Iran will not relinquish its right to 20% enrichment: cleric
May 25, 2012 - 16:29
TEHRAN – The leader of this week’s Friday prayers in Tehran said that the Islamic Republic will not give up its right to produce uranium enriched to a purity level of 20 percent.
Ayatollah Ahmad Khatami made the remarks in a sermon during Friday prayers at the campus of the University of Tehran, one day after the end of the talks between Iran and the 5+1 group (the five permanent members of the UN Security Council and Germany) in Baghdad, in which the two sides agreed to meet again in Moscow on June 18 and 19 to help resolve the dispute over Iran’s nuclear program.
“The other side in this round of talks demanded that we halt 20 percent uranium enrichment. This is what the Europeans promised three years ago to supply us with enriched uranium that we needed to save the lives of one million patients, but they did not do so and reneged on their promise,” he stated.

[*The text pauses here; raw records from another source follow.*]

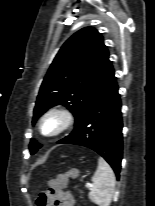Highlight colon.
Wrapping results in <instances>:
<instances>
[{"label":"colon","instance_id":"colon-1","mask_svg":"<svg viewBox=\"0 0 155 206\" xmlns=\"http://www.w3.org/2000/svg\"><path fill=\"white\" fill-rule=\"evenodd\" d=\"M67 176L65 174L59 175L57 178L48 181V185L52 189H60L63 188L67 181ZM46 201L45 194H41L38 198L39 206H42Z\"/></svg>","mask_w":155,"mask_h":206}]
</instances>
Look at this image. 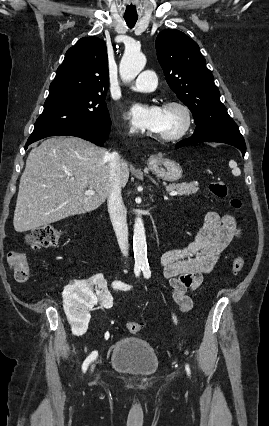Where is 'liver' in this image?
Listing matches in <instances>:
<instances>
[{"mask_svg": "<svg viewBox=\"0 0 269 426\" xmlns=\"http://www.w3.org/2000/svg\"><path fill=\"white\" fill-rule=\"evenodd\" d=\"M123 161L121 186L129 178ZM109 152L79 137H52L34 147L22 173L14 211L16 232L35 230L69 216L91 212L106 200ZM93 189L94 195H85Z\"/></svg>", "mask_w": 269, "mask_h": 426, "instance_id": "obj_1", "label": "liver"}]
</instances>
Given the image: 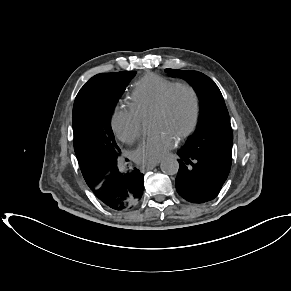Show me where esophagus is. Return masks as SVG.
<instances>
[{
	"mask_svg": "<svg viewBox=\"0 0 291 291\" xmlns=\"http://www.w3.org/2000/svg\"><path fill=\"white\" fill-rule=\"evenodd\" d=\"M158 164H159V162L145 164V165L143 166V169L151 170V169H153L154 167H156Z\"/></svg>",
	"mask_w": 291,
	"mask_h": 291,
	"instance_id": "esophagus-1",
	"label": "esophagus"
}]
</instances>
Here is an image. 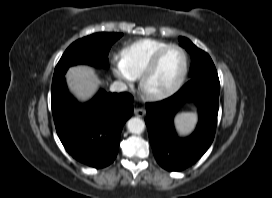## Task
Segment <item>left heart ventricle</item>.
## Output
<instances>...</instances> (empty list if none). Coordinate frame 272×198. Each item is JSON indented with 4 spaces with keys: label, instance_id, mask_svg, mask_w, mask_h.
<instances>
[{
    "label": "left heart ventricle",
    "instance_id": "b2bd125f",
    "mask_svg": "<svg viewBox=\"0 0 272 198\" xmlns=\"http://www.w3.org/2000/svg\"><path fill=\"white\" fill-rule=\"evenodd\" d=\"M184 57L180 50L171 49L161 58L158 67L146 82L150 92L165 91L172 87L183 71Z\"/></svg>",
    "mask_w": 272,
    "mask_h": 198
}]
</instances>
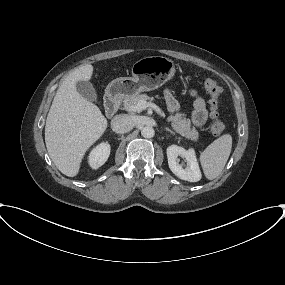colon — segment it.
I'll use <instances>...</instances> for the list:
<instances>
[{
  "label": "colon",
  "mask_w": 285,
  "mask_h": 285,
  "mask_svg": "<svg viewBox=\"0 0 285 285\" xmlns=\"http://www.w3.org/2000/svg\"><path fill=\"white\" fill-rule=\"evenodd\" d=\"M203 85L211 97L209 101L210 118L212 120L210 130L214 136H219L224 130V124L219 114V101L222 89L215 80L208 77L203 79Z\"/></svg>",
  "instance_id": "colon-1"
}]
</instances>
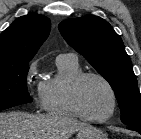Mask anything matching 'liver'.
<instances>
[{"mask_svg": "<svg viewBox=\"0 0 141 139\" xmlns=\"http://www.w3.org/2000/svg\"><path fill=\"white\" fill-rule=\"evenodd\" d=\"M88 126L63 114L0 113V139H69Z\"/></svg>", "mask_w": 141, "mask_h": 139, "instance_id": "obj_1", "label": "liver"}]
</instances>
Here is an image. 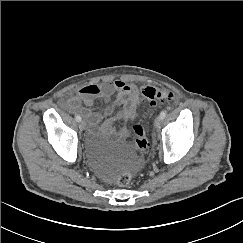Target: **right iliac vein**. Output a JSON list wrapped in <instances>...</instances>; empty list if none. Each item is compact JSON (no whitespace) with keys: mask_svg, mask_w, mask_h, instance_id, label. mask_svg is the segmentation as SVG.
<instances>
[{"mask_svg":"<svg viewBox=\"0 0 243 243\" xmlns=\"http://www.w3.org/2000/svg\"><path fill=\"white\" fill-rule=\"evenodd\" d=\"M79 128H80V130H85V128H86V123H85L84 120L80 121V123H79Z\"/></svg>","mask_w":243,"mask_h":243,"instance_id":"right-iliac-vein-1","label":"right iliac vein"}]
</instances>
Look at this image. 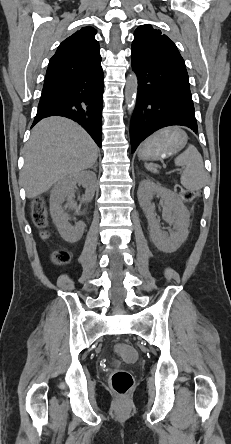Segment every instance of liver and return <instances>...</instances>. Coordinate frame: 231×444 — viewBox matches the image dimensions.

“Now that Iran has acquired the ability to produce 20 percent enriched uranium with reliance on national scientists, it will not retreat,” he added.
The cleric also said, “How much should Iran build confidence? Despite their frequent inspections, they have not been able to find any diversion in Iran’s nuclear program. Even the Supreme Leader of the Islamic Revolution stated that Iran is not in pursuit of nuclear weapons and declared that the use of them is haram (prohibited in Islam).
“Addressing the Westerners, we say that now it is your turn to build confidence and prove that you are not lackeys of the global arrogance (forces of imperialism).”
Iran officially requested the International Atomic Energy Agency on June 2, 2009 to supply nuclear fuel for the Tehran research reactor, which produces radioisotopes for cancer treatment. Later, Iran put forward a proposal for a simultaneous exchange of fuel in two stages on its soil, but Tehran did not receive any proper response to its proposal.
On the sidelines of the Group of 15 summit, which was held in Tehran on May 17, 2010, Iran, Turkey, and Brazil issued a declaration, according to which Iran was to ship 1200 kilograms of its low-enriched uranium to Turkey to be exchanged for 120 kilograms of 20 percent enriched nuclear fuel to power the Tehran reactor.
But the United States and its allies rejected the deal, which Iran had offered as a goodwill gesture, and imposed a new round of sanctions on Iran in June 2010.
In response, Iran decided to produce 20 percent enriched nuclear fuel and convert it into plate type nuclear fuel and constructed an advanced plant at the Isfahan nuclear facility for manufacturing nuclear fuel plates.